The compact economy crossover all-wheel-drive segment consists of the Nissan Juke. It used to include the pioneering Suzuki SX-4, but Suzuki has left the country and took the SX-4 with them. Take out the word economy and you could add the Mini Countryman that's the same size as the Juke. Maybe the Mitsubishi Outlander Sport, but it's larger. There are others that might be considered, from the Honda Fit to Ford Fiesta to Kia Soul, but they're not all-wheel-drive crossovers. They're competitors for the base Juke with front-wheel drive.
Juke has fun styling, sharp performance, and decent cargo space. It's fun car to drive, in a jaunty, engaging way.
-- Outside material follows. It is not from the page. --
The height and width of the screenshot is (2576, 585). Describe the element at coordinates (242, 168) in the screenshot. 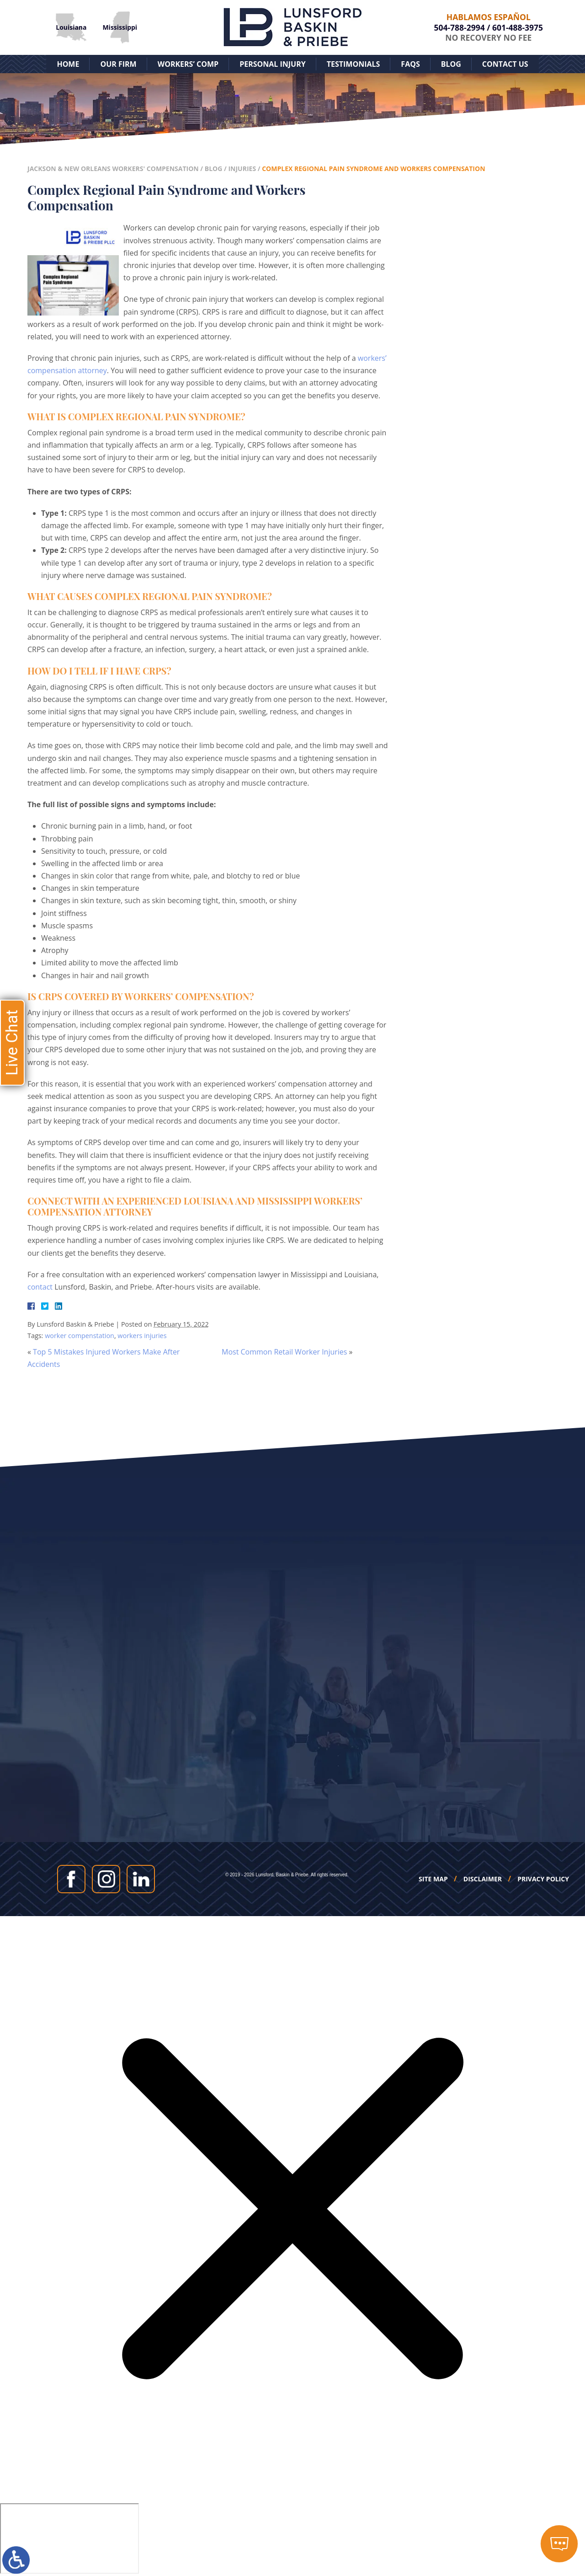

I see `Injuries` at that location.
The name Juke suggests flitting around town, as a boxer might juke around the ring, and it does just that. It uses a 1.6-liter turbocharged direct-injection engine that makes 188 horsepower with 177 pound-feet of torque, and provides quick acceleration around town. It's a great car for running errands, hauling small stuff, jumping in and out, and parking in tight places. It hugs winding roads with its responsive steering. But with its short wheelbase and big 17-inch wheels, you feel the bumps.
Nissan calls the Juke a sport cross, as in crossover between an SUV and sports car. It's built on the Versa platform, but for the sake of sport it's 7 inches shorter and 3 inches wider than the Versa hatchback. It's popular with folks who like eye-catching design. It's been described as looking like an Australian jumping spider, and it's been called the Lady Gaga of compact crossovers.
It hasn't changed much in its three years, although in late 2013 the racy Nismo model was added, bringing action to those sport cross words. The Nismo offers 100 tweaks, including ECU re-mapping that increases the horsepower and torque a bit, a 10 percent stiffer suspension, and a cool presence with hot-looking 18-inch alloy wheels, a spoiler and more. Inside, there's synthetic suede trim with red stitching, and a leather-wrapped steering wheel with shift knob.
The Juke is offered in four trim levels counting the Nismo, with either front- or all-wheel drive, and a 5-speed manual transmission or 6-step CVT. The all-wheel-drive system divides the torque 50-50 front/rear, and can move the torque between left and right wheels to meet traction demands.
The Juke seats five, but don't count on more than four for actually going anywhere. The standard rear seat is a fold-flat 60/40, so there's good cargo space behind the front seat, the easiest way to use Juke.
The comfortable front seats are covered with a sporty fabric in the SV and impressive leather in the SL, with classy synthetic suede trim in the Nismo. The center console design is inspired by a motorcycle gas tank, and its hard plastic trim is painted a glossy silver or deep metallic red. It's distinctive and way cool. Center armrest, however, is optional.
The fuel mileage with front-wheel drive and CVT is rated at 27 city/ 32 highway, and with all-wheel drive it's 2 mpg less. In 390 miles of driving with an all-wheel-drive Nismo, including freeway, around-town and a couple of spirited backroads runs with frequent full throttle, we averaged 25.8 mpg. The bad news is that premium gasoline is recommended.
The continuously variable transmission, or CVT, is a good one. It can be used like an automatic, shifted into Drive and forgotten, or shifted manually with six speed ranges. However, in the awd Nismo at least, the CVT isn't sporty enough, because it does too much on its own. A 6-speed manual gearbox is available for models with front-wheel drive. The manual transmission wrings out the quickest acceleration and is the most fun for this car, but the front-wheel drive transmits torque steer and allows understeer. What the Juke needs is all-wheel drive with a manual transmission. Then we'd agree with Nissan and call it a sport cross.